Repository files navigation

tripseq-analysis

Analysis tools for TrIP-seq data. There are various individual tools inside to perform different tasks. Limited documentation below, contact stephen.floor@ucsf.edu with questions.

transcriptome_properties.py

Calculate the properties of an input transcriptome (or regions thereof). Input format is BED, output files are .csv files with various properties as specified on the command line.

usage

usage: transcriptome_properties.py [-h] -i INPUT -g GENOME [--gc] [--length] [--exonct] [--nt NT] [-o OUTPUT] [--window WINDOW] [--convtorefseq CONVTOREFSEQ] [--targetscanfile TARGETSCANFILE] [--deltag] [--lfold] [--cap-structure] [--kozak] [--uorf-count] [--uorf-overlap] [--start-codon] [--rare-codons] [--mirna-sites] [--au-elements] optional arguments: -h, --help show this help message and exit Global arguments: -i INPUT, --input INPUT The transcriptome region (BED format) -g GENOME, --genome GENOME The genome for the input transcriptome --gc Calculate GC content --length Calculate length --exonct Count # of exons --nt NT Number of threads (default is 8 or 4 for lfold) -o OUTPUT, --output OUTPUT Output basename (e.g.
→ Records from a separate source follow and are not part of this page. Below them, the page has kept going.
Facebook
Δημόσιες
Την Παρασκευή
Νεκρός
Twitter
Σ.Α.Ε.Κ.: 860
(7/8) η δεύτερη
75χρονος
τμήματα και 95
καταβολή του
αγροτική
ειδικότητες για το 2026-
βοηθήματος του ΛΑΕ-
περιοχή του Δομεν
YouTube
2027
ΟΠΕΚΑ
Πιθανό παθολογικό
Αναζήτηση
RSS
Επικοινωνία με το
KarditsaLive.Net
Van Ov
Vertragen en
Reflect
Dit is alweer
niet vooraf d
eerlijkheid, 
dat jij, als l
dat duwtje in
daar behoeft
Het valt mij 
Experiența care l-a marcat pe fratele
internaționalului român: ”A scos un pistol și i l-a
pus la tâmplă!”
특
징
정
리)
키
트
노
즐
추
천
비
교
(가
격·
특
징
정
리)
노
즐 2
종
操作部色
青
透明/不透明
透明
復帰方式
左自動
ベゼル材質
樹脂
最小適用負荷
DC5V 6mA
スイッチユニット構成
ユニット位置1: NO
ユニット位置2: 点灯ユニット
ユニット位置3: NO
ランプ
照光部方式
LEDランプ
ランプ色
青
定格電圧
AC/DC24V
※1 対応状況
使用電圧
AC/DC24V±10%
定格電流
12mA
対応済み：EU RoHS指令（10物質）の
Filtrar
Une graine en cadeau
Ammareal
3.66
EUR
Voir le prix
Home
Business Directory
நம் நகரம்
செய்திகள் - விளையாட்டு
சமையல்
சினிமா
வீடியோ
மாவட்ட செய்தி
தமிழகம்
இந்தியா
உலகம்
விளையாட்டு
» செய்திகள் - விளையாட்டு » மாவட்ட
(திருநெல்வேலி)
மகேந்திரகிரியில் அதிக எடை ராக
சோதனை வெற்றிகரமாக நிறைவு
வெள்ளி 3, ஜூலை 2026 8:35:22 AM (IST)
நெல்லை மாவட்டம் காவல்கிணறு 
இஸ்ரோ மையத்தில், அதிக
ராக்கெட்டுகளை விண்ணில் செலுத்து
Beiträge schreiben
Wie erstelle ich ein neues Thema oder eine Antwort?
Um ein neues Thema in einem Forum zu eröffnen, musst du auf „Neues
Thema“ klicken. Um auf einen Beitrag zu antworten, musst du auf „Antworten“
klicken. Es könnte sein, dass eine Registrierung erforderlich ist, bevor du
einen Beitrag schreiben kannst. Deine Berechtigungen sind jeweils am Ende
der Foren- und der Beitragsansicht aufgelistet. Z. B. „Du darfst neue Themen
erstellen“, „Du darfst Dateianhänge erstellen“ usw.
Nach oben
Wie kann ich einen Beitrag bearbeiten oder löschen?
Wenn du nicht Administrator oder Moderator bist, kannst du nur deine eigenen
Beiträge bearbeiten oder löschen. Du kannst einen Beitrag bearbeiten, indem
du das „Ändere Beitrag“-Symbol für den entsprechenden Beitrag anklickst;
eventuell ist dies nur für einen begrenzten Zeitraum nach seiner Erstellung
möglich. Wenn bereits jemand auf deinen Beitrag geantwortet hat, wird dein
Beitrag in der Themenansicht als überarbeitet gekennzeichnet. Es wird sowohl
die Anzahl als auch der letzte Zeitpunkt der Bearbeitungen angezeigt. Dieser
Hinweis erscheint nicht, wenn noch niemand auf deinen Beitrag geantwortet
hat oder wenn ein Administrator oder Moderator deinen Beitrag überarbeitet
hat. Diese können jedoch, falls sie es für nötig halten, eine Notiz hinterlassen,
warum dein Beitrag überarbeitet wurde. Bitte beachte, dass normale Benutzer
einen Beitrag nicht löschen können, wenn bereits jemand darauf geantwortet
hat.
CDS) --window WINDOW Window size for sliding window calculations (default 75) --convtorefseq CONVTOREFSEQ Filename to convert input annotations to refseq (for targetscan; e.g. knownToRefSeq.txt) --targetscanfile TARGETSCANFILE Filename of targetscan scores (e.g. Summary_Counts.txt) --deltag Calculate min deltaG in sliding window of size --window over region --lfold Use RNALfold to calculate MFE rather than RNAfold (faster but does not compute centroid,MEA) 5' UTR specific arguments: --cap-structure Calculate structure at the 5' end Start-codon-specific arguments: --kozak Calculate Kozak context score --uorf-count Calculate number of 5' UTR uORFs (starting with [ACT]TG) --uorf-overlap Overlap of uORF with start codon (implies --uorf- count) --start-codon Record the start codon used (ATG or other) CDS-specific arguments: --rare-codons Calculate codon usage properties 3' UTR specific arguments: --mirna-sites Compile miRNA binding site info from targetscan --au-elements Count number of AU-rich elements in the 3' UTR 

####Requirements:

  • ViennaRNA RNAfold and RNALfold (http://www.tbi.univie.ac.at/RNA)
  • HumanCodonTable (this page)
  • AnnotationConverter (this page)
  • TargetscanScores (this page)
  • SNFUtils (this page)

compare_tripseq_clusters.py

Take two lists of TrIP-seq data (i.e. clusters) and compare them for genes that have the transcripts in each of the two different sets. For each set of gene-linked transcript isoforms, compare input transcriptome features as calculated using transcriptome_properties.py

Usage

usage: compare_tripseq_clusters.py [-h] --set1 FNAME ID ... [FNAME ID ... ...] --set2 FNAME ID ... [FNAME ID ... ...] --tx-to-gene TX_TO_GENE [-o OUTPUT] -n NREP [--txome-props TXOME_PROPS [TXOME_PROPS ...]] [--control] --txome-gtf TXOME_GTF optional arguments: -h, --help show this help message and exit --set1 FNAME ID ... [FNAME ID ... ...] Files and IDs containing transcript distributions; compare between set1 and set2 --set2 FNAME ID ... [FNAME ID ... ...] Files and IDs containing transcript distributions; compare between set1 and set2 --tx-to-gene TX_TO_GENE Mapping between transcript ID in input file and gene ID -o OUTPUT, --output OUTPUT Output filename (default is stdout) -n NREP, --nrep NREP Number of replicates of each point --txome-props TXOME_PROPS [TXOME_PROPS ...] List of files with transcriptome properties to correlate among (wildcards ok) --control Perform randomized comparisons of input transcripts as a control. --txome-gtf TXOME_GTF Path to transcriptome GTF 

Requirements

  • GTF.py (this page)
  • Transcript.py (this page)
  • SNFUtils.py (this page)
  • Two lists of transcripts to compare (i.e. clusters)
  • Lists of transcriptome properties to compare between transcript isoforms of the same gene in the two sets (generated by transcriptome_properties.py)
  • File containing transcript ID to gene mapping

plot_tripseq_transcript.py

Plot an individual transcript or all transcripts of a gene. Requires input polysome sequencing data (i.e. TrIPseq) or some other distribution.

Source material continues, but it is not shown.